Stored data entries

■ ■ ■ ■

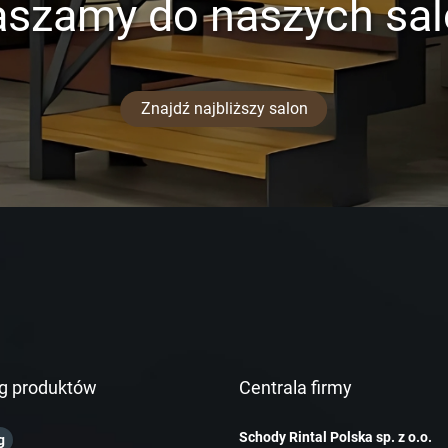
aszamy do naszych sa
Znajdź najbliższy salon
g produktów
Centrala firmy
Schody Rintal Polska sp. z o.o.
g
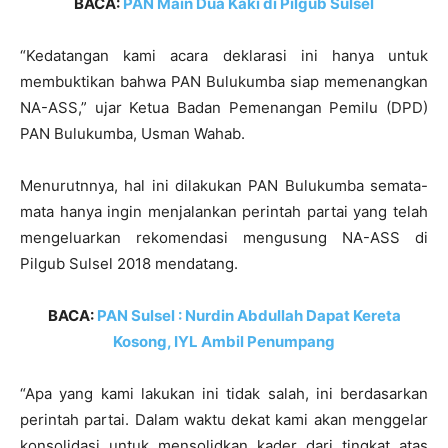
BACA:
PAN Main Dua Kaki di Pilgub Sulsel
“Kedatangan kami acara deklarasi ini hanya untuk
membuktikan bahwa PAN Bulukumba siap memenangkan
NA-ASS,” ujar Ketua Badan Pemenangan Pemilu (DPD)
PAN Bulukumba, Usman Wahab.
Menurutnnya, hal ini dilakukan PAN Bulukumba semata-
mata hanya ingin menjalankan perintah partai yang telah
mengeluarkan rekomendasi mengusung NA-ASS di
Pilgub Sulsel 2018 mendatang.
BACA:
PAN Sulsel : Nurdin Abdullah Dapat Kereta
Kosong, IYL Ambil Penumpang
“Apa yang kami lakukan ini tidak salah, ini berdasarkan
perintah partai. Dalam waktu dekat kami akan menggelar
konsolidasi untuk mensolidkan kader dari tingkat atas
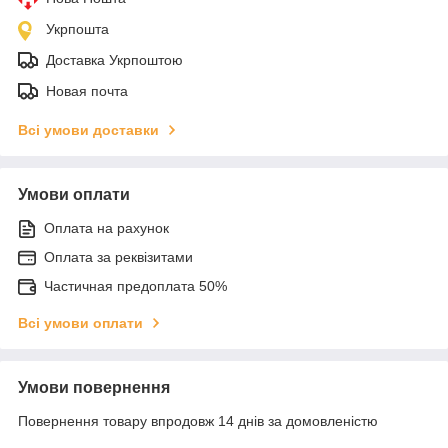
Укрпошта
Доставка Укрпоштою
Новая почта
Всі умови доставки
Умови оплати
Оплата на рахунок
Оплата за реквізитами
Частичная предоплата 50%
Всі умови оплати
Умови повернення
Повернення товару впродовж 14 днів за домовленістю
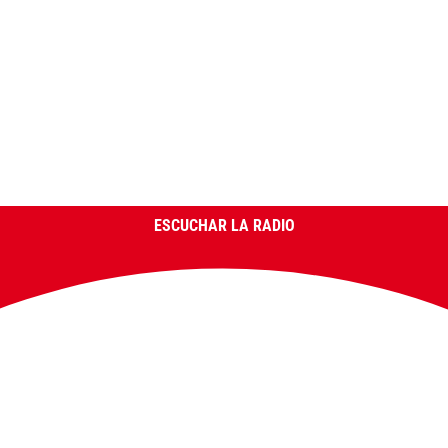
ESCUCHAR LA RADIO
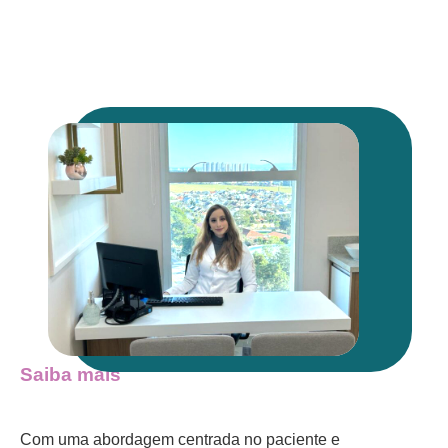
Saiba mais
Com uma abordagem centrada no paciente e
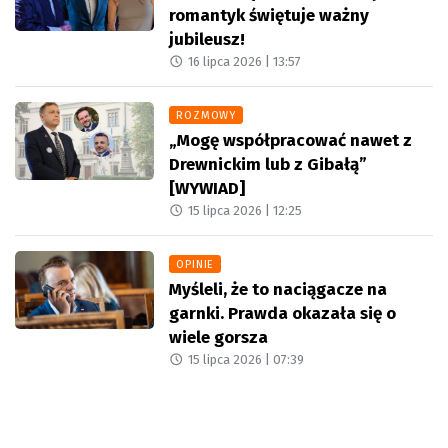
romantyk świętuje ważny
jubileusz!
16 lipca 2026 |
13:57
ROZMOWY
„Mogę współpracować nawet z
Drewnickim lub z Gibałą”
[WYWIAD]
15 lipca 2026 |
12:25
OPINIE
Myśleli, że to naciągacze na
garnki. Prawda okazała się o
wiele gorsza
15 lipca 2026 |
07:39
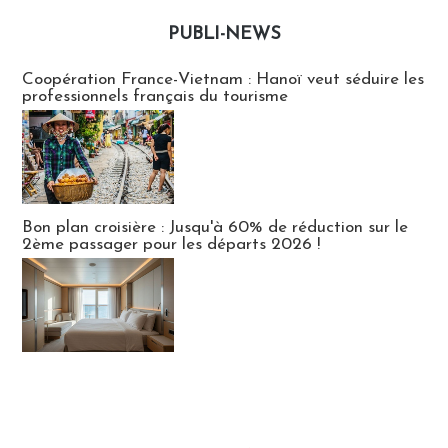
PUBLI-NEWS
Publi-news
Coopération France-Vietnam : Hanoï veut séduire les
professionnels français du tourisme
Bon plan croisière : Jusqu'à 60% de réduction sur le
2ème passager pour les départs 2026 !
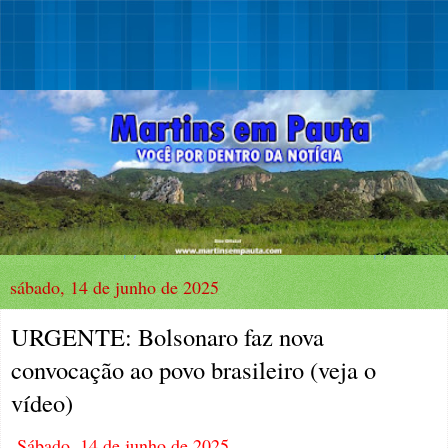
sábado, 14 de junho de 2025
URGENTE: Bolsonaro faz nova
convocação ao povo brasileiro (veja o
vídeo)
Sábado, 14 de junho de 2025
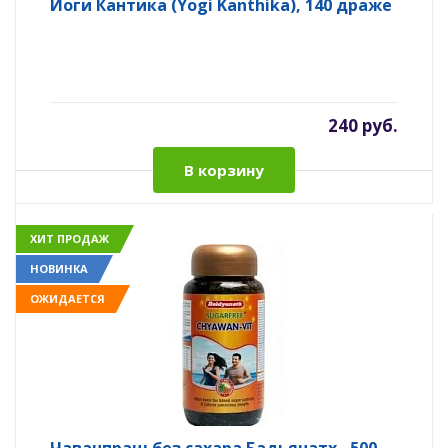
Йоги Кантика (Yogi Kanthika), 140 драже
240 руб.
В корзину
ХИТ ПРОДАЖ
НОВИНКА
ОЖИДАЕТСЯ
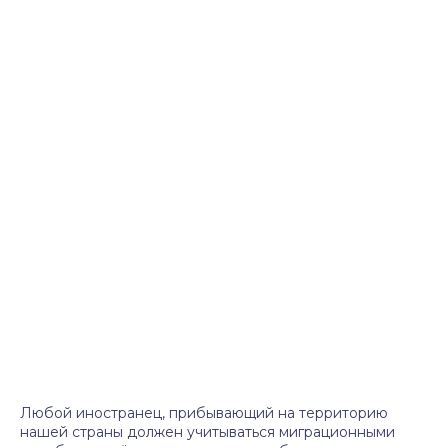
Любой иностранец, прибывающий на территорию
нашей страны должен учитываться миграционными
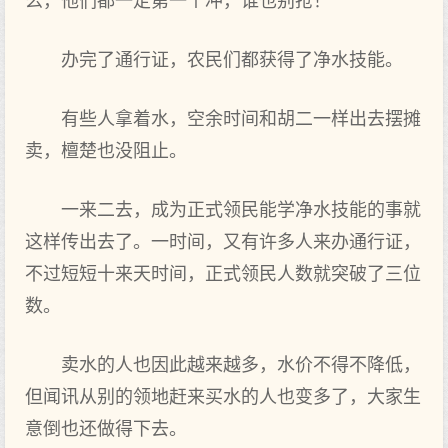
么，他们都一定第一个冲，谁也别抢！
办完了通行证，农民们都获得了净水技能。
有些人拿着水，空余时间和胡二一样出去摆摊
卖，檀楚也没阻止。
一来二去，成为正式领民能学净水技能的事就
这样传出去了。一时间，又有许多人来办通行证，
不过短短十来天时间，正式领民人数就突破了三位
数。
卖水的人也因此越来越多，水价不得不降低，
但闻讯从别的领地赶来买水的人也变多了，大家生
意倒也还做得下去。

■ ■ ■ ■

Within the records above, the line carrying "么，他们都一定第一个冲，谁也别抢！" starts the range and the last line ends it. Set down that range exactly.

RESULT —
么，他们都一定第一个冲，谁也别抢！
办完了通行证，农民们都获得了净水技能。
有些人拿着水，空余时间和胡二一样出去摆摊
卖，檀楚也没阻止。
一来二去，成为正式领民能学净水技能的事就
这样传出去了。一时间，又有许多人来办通行证，
不过短短十来天时间，正式领民人数就突破了三位
数。
卖水的人也因此越来越多，水价不得不降低，
但闻讯从别的领地赶来买水的人也变多了，大家生
意倒也还做得下去。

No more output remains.